Shi Cong, Luo Gang
Department of Ophthalmology, Harvard Medical School, Schepens Eye Research Institute, Massachusetts Eye and Ear, Boston, MA 02114 USA.
IEEE Trans Circuits Syst Video Technol. 2018 Apr;28(4):1021-1036. doi: 10.1109/TCSVT.2016.2630848. Epub 2016 Nov 18.
This paper proposes a bio-inspired visual motion estimation algorithm based on motion energy, along with its compact very-large-scale integration (VLSI) architecture using low-cost embedded systems. The algorithm mimics motion perception functions of retina, V1, and MT neurons in a primate visual system. It involves operations of ternary edge extraction, spatiotemporal filtering, motion energy extraction, and velocity integration. Moreover, we propose the concept of confidence map to indicate the reliability of estimation results on each probing location. Our algorithm involves only additions and multiplications during runtime, which is suitable for low-cost hardware implementation. The proposed VLSI architecture employs multiple (frame, pixel, and operation) levels of pipeline and massively parallel processing arrays to boost the system performance.

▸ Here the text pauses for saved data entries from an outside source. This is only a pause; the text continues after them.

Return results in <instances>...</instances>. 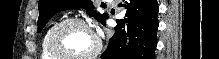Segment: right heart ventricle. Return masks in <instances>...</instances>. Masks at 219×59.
<instances>
[{
  "label": "right heart ventricle",
  "mask_w": 219,
  "mask_h": 59,
  "mask_svg": "<svg viewBox=\"0 0 219 59\" xmlns=\"http://www.w3.org/2000/svg\"><path fill=\"white\" fill-rule=\"evenodd\" d=\"M57 23H53L50 26L47 27V29L44 31L41 41H40V59H57L55 56H53L48 48V38L51 30Z\"/></svg>",
  "instance_id": "right-heart-ventricle-1"
}]
</instances>
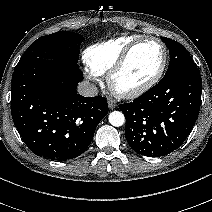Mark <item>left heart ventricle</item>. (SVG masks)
<instances>
[{"label":"left heart ventricle","mask_w":212,"mask_h":212,"mask_svg":"<svg viewBox=\"0 0 212 212\" xmlns=\"http://www.w3.org/2000/svg\"><path fill=\"white\" fill-rule=\"evenodd\" d=\"M163 59L162 48L155 42L139 45L117 78L122 89L139 86L149 80L159 69Z\"/></svg>","instance_id":"left-heart-ventricle-1"}]
</instances>
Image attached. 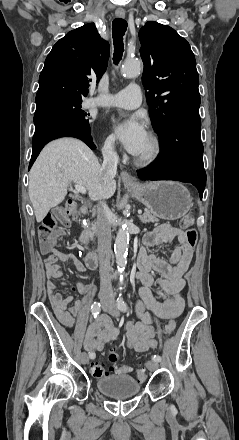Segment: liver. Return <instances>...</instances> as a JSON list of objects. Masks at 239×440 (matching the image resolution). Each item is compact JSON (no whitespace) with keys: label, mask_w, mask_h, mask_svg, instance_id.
<instances>
[{"label":"liver","mask_w":239,"mask_h":440,"mask_svg":"<svg viewBox=\"0 0 239 440\" xmlns=\"http://www.w3.org/2000/svg\"><path fill=\"white\" fill-rule=\"evenodd\" d=\"M92 150L76 138L47 144L29 172V198L37 222L63 202L70 182L83 186L90 200H108L116 192L115 180L104 182Z\"/></svg>","instance_id":"obj_1"}]
</instances>
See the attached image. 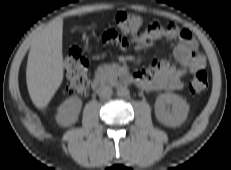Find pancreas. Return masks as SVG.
<instances>
[{"label":"pancreas","instance_id":"cf45deb5","mask_svg":"<svg viewBox=\"0 0 231 170\" xmlns=\"http://www.w3.org/2000/svg\"><path fill=\"white\" fill-rule=\"evenodd\" d=\"M116 65L104 64L98 67L96 76L107 78L111 76L115 71Z\"/></svg>","mask_w":231,"mask_h":170}]
</instances>
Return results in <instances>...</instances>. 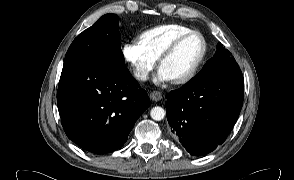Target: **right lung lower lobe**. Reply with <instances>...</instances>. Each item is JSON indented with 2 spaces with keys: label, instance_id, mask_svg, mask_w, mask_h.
<instances>
[{
  "label": "right lung lower lobe",
  "instance_id": "98d812e1",
  "mask_svg": "<svg viewBox=\"0 0 294 180\" xmlns=\"http://www.w3.org/2000/svg\"><path fill=\"white\" fill-rule=\"evenodd\" d=\"M57 104L68 138L104 154L124 145L150 100L126 67L87 63L61 73Z\"/></svg>",
  "mask_w": 294,
  "mask_h": 180
}]
</instances>
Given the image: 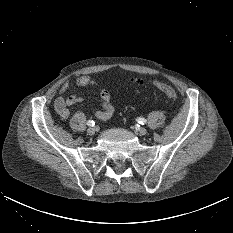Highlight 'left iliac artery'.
<instances>
[{
	"label": "left iliac artery",
	"mask_w": 233,
	"mask_h": 233,
	"mask_svg": "<svg viewBox=\"0 0 233 233\" xmlns=\"http://www.w3.org/2000/svg\"><path fill=\"white\" fill-rule=\"evenodd\" d=\"M137 121L139 124H142V125H144L147 122L146 119L144 118H138Z\"/></svg>",
	"instance_id": "1"
}]
</instances>
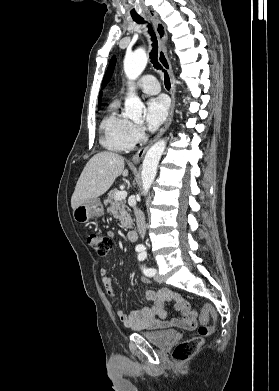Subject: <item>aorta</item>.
Instances as JSON below:
<instances>
[{"instance_id": "1", "label": "aorta", "mask_w": 279, "mask_h": 391, "mask_svg": "<svg viewBox=\"0 0 279 391\" xmlns=\"http://www.w3.org/2000/svg\"><path fill=\"white\" fill-rule=\"evenodd\" d=\"M147 64L146 51L138 48L134 52L127 54L124 59V72L129 80L137 79ZM144 104L132 92L125 100V115L132 120H140ZM166 148V140L161 139L154 143L146 152L141 172L143 193L146 195L157 174V168L161 156Z\"/></svg>"}]
</instances>
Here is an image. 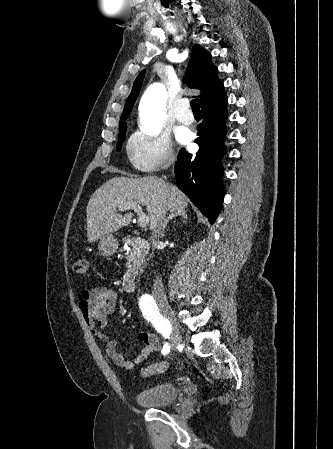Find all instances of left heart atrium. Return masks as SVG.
Segmentation results:
<instances>
[{"mask_svg":"<svg viewBox=\"0 0 333 449\" xmlns=\"http://www.w3.org/2000/svg\"><path fill=\"white\" fill-rule=\"evenodd\" d=\"M189 139V135L185 134L181 137V141H187Z\"/></svg>","mask_w":333,"mask_h":449,"instance_id":"left-heart-atrium-1","label":"left heart atrium"}]
</instances>
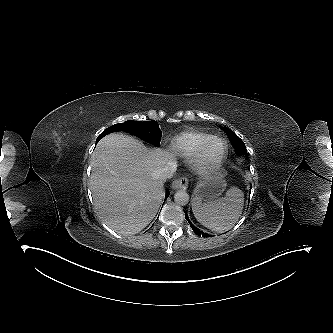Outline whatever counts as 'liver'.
Returning a JSON list of instances; mask_svg holds the SVG:
<instances>
[{"label":"liver","mask_w":333,"mask_h":333,"mask_svg":"<svg viewBox=\"0 0 333 333\" xmlns=\"http://www.w3.org/2000/svg\"><path fill=\"white\" fill-rule=\"evenodd\" d=\"M174 154L148 149L121 133L101 139L91 156L90 188L101 220L122 235L144 229L164 197L159 170Z\"/></svg>","instance_id":"1"}]
</instances>
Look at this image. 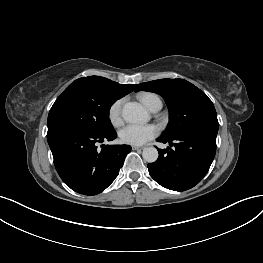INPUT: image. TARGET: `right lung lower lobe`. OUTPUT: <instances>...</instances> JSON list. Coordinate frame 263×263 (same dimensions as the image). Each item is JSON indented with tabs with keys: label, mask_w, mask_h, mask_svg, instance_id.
<instances>
[{
	"label": "right lung lower lobe",
	"mask_w": 263,
	"mask_h": 263,
	"mask_svg": "<svg viewBox=\"0 0 263 263\" xmlns=\"http://www.w3.org/2000/svg\"><path fill=\"white\" fill-rule=\"evenodd\" d=\"M117 137L116 132L100 135L82 130H63L47 135L55 168L72 190L84 195L104 191L118 176L129 145H101Z\"/></svg>",
	"instance_id": "obj_1"
}]
</instances>
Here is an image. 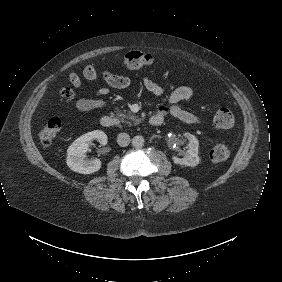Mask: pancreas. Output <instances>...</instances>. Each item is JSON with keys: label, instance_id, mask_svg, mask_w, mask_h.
<instances>
[{"label": "pancreas", "instance_id": "1", "mask_svg": "<svg viewBox=\"0 0 282 282\" xmlns=\"http://www.w3.org/2000/svg\"><path fill=\"white\" fill-rule=\"evenodd\" d=\"M116 115L120 119V121L124 124H131V121L134 122L135 125H138L139 123L143 122V118H138L134 116L130 111L127 110H116Z\"/></svg>", "mask_w": 282, "mask_h": 282}]
</instances>
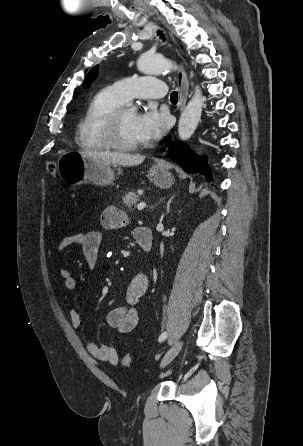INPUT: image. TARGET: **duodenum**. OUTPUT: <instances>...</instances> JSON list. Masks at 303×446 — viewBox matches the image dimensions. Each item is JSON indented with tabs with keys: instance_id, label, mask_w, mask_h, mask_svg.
Masks as SVG:
<instances>
[{
	"instance_id": "1",
	"label": "duodenum",
	"mask_w": 303,
	"mask_h": 446,
	"mask_svg": "<svg viewBox=\"0 0 303 446\" xmlns=\"http://www.w3.org/2000/svg\"><path fill=\"white\" fill-rule=\"evenodd\" d=\"M135 239L138 245L145 251L149 252L152 248L153 237L152 232L148 227H141L135 234Z\"/></svg>"
}]
</instances>
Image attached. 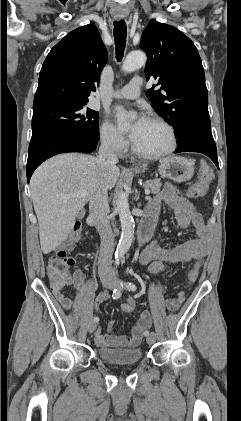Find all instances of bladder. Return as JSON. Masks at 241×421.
<instances>
[{
	"instance_id": "31cf9c89",
	"label": "bladder",
	"mask_w": 241,
	"mask_h": 421,
	"mask_svg": "<svg viewBox=\"0 0 241 421\" xmlns=\"http://www.w3.org/2000/svg\"><path fill=\"white\" fill-rule=\"evenodd\" d=\"M97 353L103 361L114 365L135 364L142 358V352L139 348H99Z\"/></svg>"
}]
</instances>
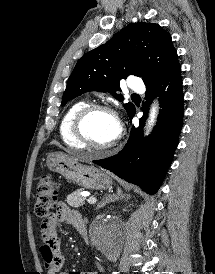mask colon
Masks as SVG:
<instances>
[{
  "instance_id": "obj_1",
  "label": "colon",
  "mask_w": 215,
  "mask_h": 274,
  "mask_svg": "<svg viewBox=\"0 0 215 274\" xmlns=\"http://www.w3.org/2000/svg\"><path fill=\"white\" fill-rule=\"evenodd\" d=\"M58 188L48 175L42 176L36 192L35 215L45 220L57 205Z\"/></svg>"
}]
</instances>
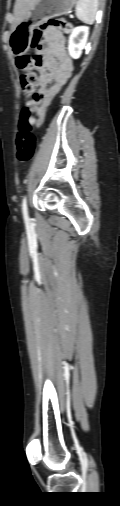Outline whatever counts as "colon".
Masks as SVG:
<instances>
[{
	"mask_svg": "<svg viewBox=\"0 0 120 506\" xmlns=\"http://www.w3.org/2000/svg\"><path fill=\"white\" fill-rule=\"evenodd\" d=\"M49 30L69 33L71 31V24L61 17L48 19L41 27L34 30L32 47H38L45 33ZM37 62L35 57L28 54L20 55L16 58L17 67L23 71L21 85L26 96L20 117L19 133L16 139V157L17 160L22 163L29 161L33 157L36 149V136L33 133V112L40 101L39 93L36 91L39 84V77L34 72Z\"/></svg>",
	"mask_w": 120,
	"mask_h": 506,
	"instance_id": "obj_1",
	"label": "colon"
}]
</instances>
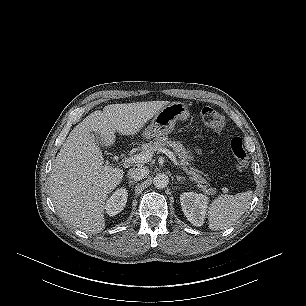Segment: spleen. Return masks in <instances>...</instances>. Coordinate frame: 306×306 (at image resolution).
I'll return each mask as SVG.
<instances>
[{
    "label": "spleen",
    "mask_w": 306,
    "mask_h": 306,
    "mask_svg": "<svg viewBox=\"0 0 306 306\" xmlns=\"http://www.w3.org/2000/svg\"><path fill=\"white\" fill-rule=\"evenodd\" d=\"M253 191L236 195H222L216 198L208 209V227L211 230H223L231 227L248 209Z\"/></svg>",
    "instance_id": "1"
}]
</instances>
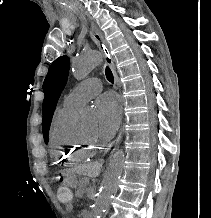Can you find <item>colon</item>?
I'll use <instances>...</instances> for the list:
<instances>
[{"instance_id": "obj_1", "label": "colon", "mask_w": 211, "mask_h": 218, "mask_svg": "<svg viewBox=\"0 0 211 218\" xmlns=\"http://www.w3.org/2000/svg\"><path fill=\"white\" fill-rule=\"evenodd\" d=\"M56 194H57V198H58L59 202H61L63 204L71 203V201L73 199L72 191L66 185H60L57 188V193Z\"/></svg>"}]
</instances>
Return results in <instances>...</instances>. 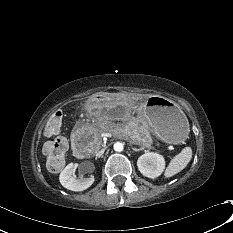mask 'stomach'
I'll return each instance as SVG.
<instances>
[{"instance_id": "1", "label": "stomach", "mask_w": 233, "mask_h": 233, "mask_svg": "<svg viewBox=\"0 0 233 233\" xmlns=\"http://www.w3.org/2000/svg\"><path fill=\"white\" fill-rule=\"evenodd\" d=\"M140 106L134 95L119 93L116 96L103 94L93 96L87 103L91 118L102 120L110 117L114 121L130 117ZM149 131L169 144L183 142L189 131V123L177 104L162 96H152L146 102L142 114Z\"/></svg>"}]
</instances>
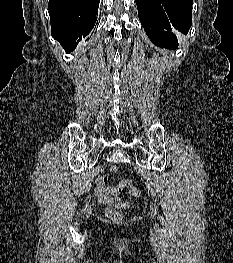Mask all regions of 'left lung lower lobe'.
Here are the masks:
<instances>
[{
  "mask_svg": "<svg viewBox=\"0 0 233 263\" xmlns=\"http://www.w3.org/2000/svg\"><path fill=\"white\" fill-rule=\"evenodd\" d=\"M146 34L157 46L176 48L175 31L187 34L192 25V0H135Z\"/></svg>",
  "mask_w": 233,
  "mask_h": 263,
  "instance_id": "left-lung-lower-lobe-1",
  "label": "left lung lower lobe"
}]
</instances>
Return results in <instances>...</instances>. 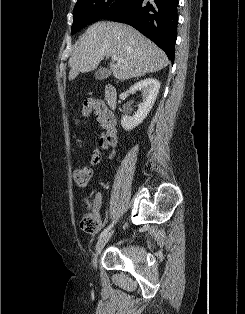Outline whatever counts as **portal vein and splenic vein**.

The array unit circuits are optimized to minimize hardware resource consumption. We have prototyped the proposed architecture on a low-cost field-programmable gate array platform (Zynq 7020) running at 53-MHz clock frequency. It achieved 30-frame/s real-time performance for velocity estimation on 160 × 120 probing locations. A comprehensive evaluation experiment showed that the estimated velocity by our prototype has relatively small errors (average endpoint error < 0.5 pixel and angular error < 10°) for most motion cases.
本文提出了一种基于运动能量的仿生视觉运动估计算法,以及使用低成本嵌入式系统的紧凑型超大规模集成(VLSI)架构。该算法模仿了灵长类视觉系统中视网膜、V1和MT神经元的运动感知功能。它涉及三元边缘提取、时空滤波、运动能量提取和速度积分等操作。此外,我们提出了置信度图的概念,以指示每个探测位置上估计结果的可靠性。我们的算法在运行时仅涉及加法和乘法,适用于低成本硬件实现。所提出的VLSI架构采用了多个(帧、像素和操作)级别的流水线和大规模并行处理阵列来提高系统性能。对阵列单元电路进行了优化,以最小化硬件资源消耗。我们已在运行于53MHz时钟频率的低成本现场可编程门阵列平台(Zynq 7020)上对所提出的架构进行了原型设计。它在160×120个探测位置上实现了30帧/秒的速度估计实时性能。一项综合评估实验表明,对于大多数运动情况,我们原型估计的速度具有相对较小的误差(平均端点误差<0.5像素,角度误差<10°)。